Another price risk we face is the risk of mismatching volumes of gas bought or sold on a monthly price versus volumes bought or sold on a daily price. We enter each month with a balanced book of natural gas bought and sold on the same basis. However, it is normal to experience fluctuations in the volumes of natural gas bought or sold under either basis, which leaves us with short or long positions that must be covered. We use financial swaps to mitigate the exposure at the time it is created to maintain a balanced position.
 
The use of financial instruments may expose us to the risk of financial loss in certain circumstances, including instances when (1) sales volumes are less than expected requiring market purchases to meet commitments or (2) our counterparties fail to purchase the contracted quantities of natural gas or otherwise fail to perform. To the extent that we engage in hedging activities we may be prevented from realizing the benefits of favorable price changes in the physical market. However, we are similarly insulated against unfavorable changes in such prices.
 
As of September 30, 2013, outstanding natural gas swap agreements, NGL swap agreements, swing swap agreements, storage swap agreements and other derivative instruments were a net fair value asset of $0.5 million. The aggregate effect of a hypothetical 10% increase in gas and NGL prices would result in a decrease of approximately $1.5 million in the net fair value of these contracts as of September 30, 2013 to a net fair value liability of approximately $1.0 million.
 
Interest Rate Risk
 
We are exposed to interest rate risk on our variable rate bank credit facility. At September 30, 2013, we had $76.0 million in outstanding borrowings under this facility. A 1% increase or decrease in interest rates would change our annual interest expense by approximately $0.8 million for the year.
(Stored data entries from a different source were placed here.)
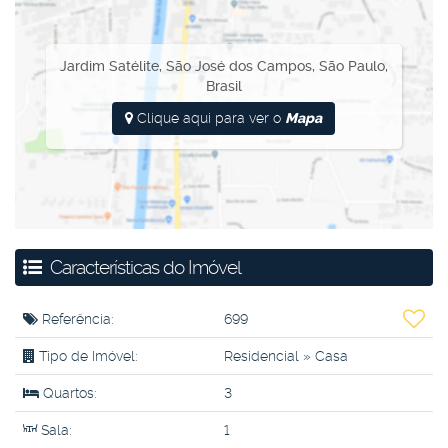
Jardim Satélite
,
São José dos Campos
,
São Paulo
,
Brasil
Clique aqui para ver o
Mapa
Características do Imóvel
Referência:
699
Tipo de Imóvel:
Residencial
»
Casa
Quartos:
3
Sala:
1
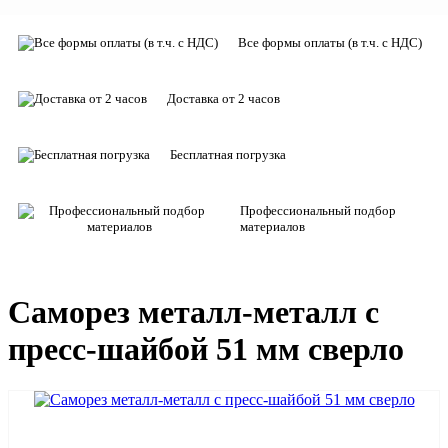
Все формы оплаты (в т.ч. с НДС)
Доставка от 2 часов
Бесплатная погрузка
Профессиональный подбор
материалов
Саморез металл-металл с
пресс-шайбой 51 мм сверло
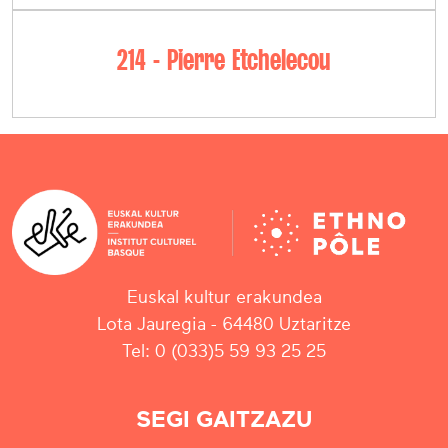
214 - Pierre Etchelecou
Euskal kultur erakundea
Lota Jauregia - 64480 Uztaritze
Tel: 0 (033)5 59 93 25 25
SEGI GAITZAZU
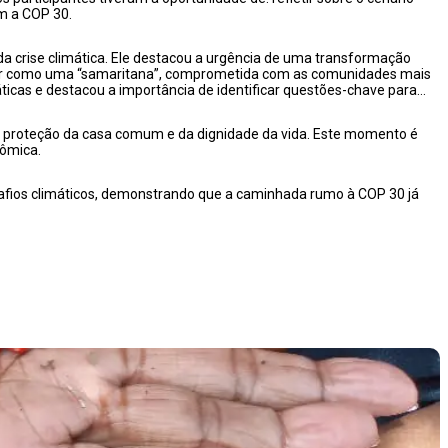
om a COP 30.
 da crise climática. Ele destacou a urgência de uma transformação
 atuar como uma “samaritana”, comprometida com as comunidades mais
ticas e destacou a importância de identificar questões-chave para
a proteção da casa comum e da dignidade da vida. Este momento é
nômica.
safios climáticos, demonstrando que a caminhada rumo à COP 30 já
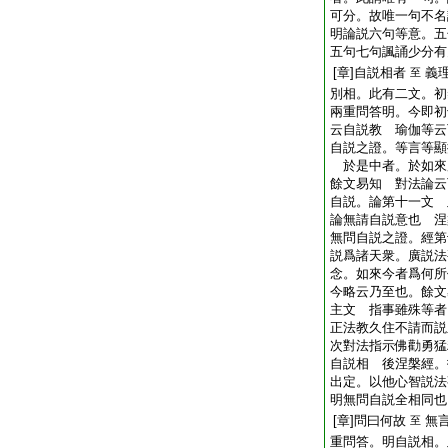
可分。故唯一句不名
明論説六句等意。五
五句七句諷誦少分有
[章]自説相者
義
至
別相。此有二文。初
兩重問答明。今即初
云自説教 瑜伽等云
自説之證。等言等顯
於是中者。於如來
餘文易知 對法論云
自説。論第十一文 
論無請自説意也 涅
無問自説之證。經第
説爲諸天衆。廣説法
念。如來今者爲何所
今略云乃至也。餘文
主文 指事雖殊等者
正法教久住不請而説
次對法指示佛勸勇猛
自説相 後涅槃經。
出定。以他心智説法
明無問自説全相同也
[章]問曰何故
無
至
重問答。明自説相。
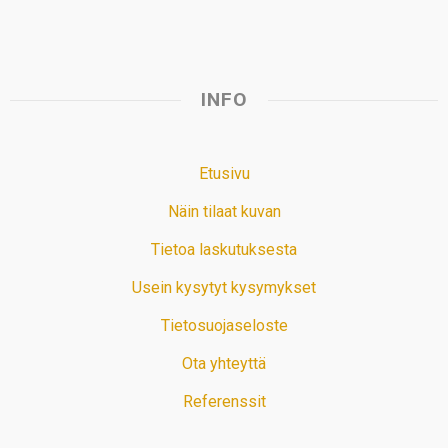
INFO
Etusivu
Näin tilaat kuvan
Tietoa laskutuksesta
Usein kysytyt kysymykset
Tietosuojaseloste
Ota yhteyttä
Referenssit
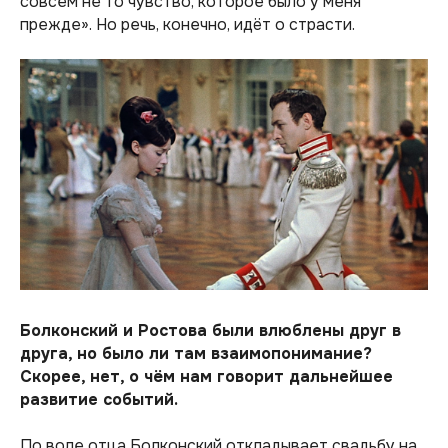
совсем не то чувство, которое было у меня
прежде».
Но речь, конечно, идёт о страсти.
Болконский и Ростова были влюблены друг в
друга, но было ли там взаимопонимание?
Скорее, нет, о чём нам говорит дальнейшее
развитие событий.
По воле отца Болконский откладывает свадьбу на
At September 30, 2013, we had fixed rate debt obligations of $716.7 million and $250.0 million, consisting of our senior unsecured notes with an interest rate of 8.875% and 7.125%, respectively.  The fair value of the fixed rate obligations for the 2018 Notes and 2022 Notes was approximately $770.3 million and $256.3 million, respectively, as of September 30, 2013. We estimate that a 1% decrease or increase in interest rates would increase or decrease the fair value of the 2018 Notes and the 2022 Notes by $8.7 million and $13.2 million, respectively.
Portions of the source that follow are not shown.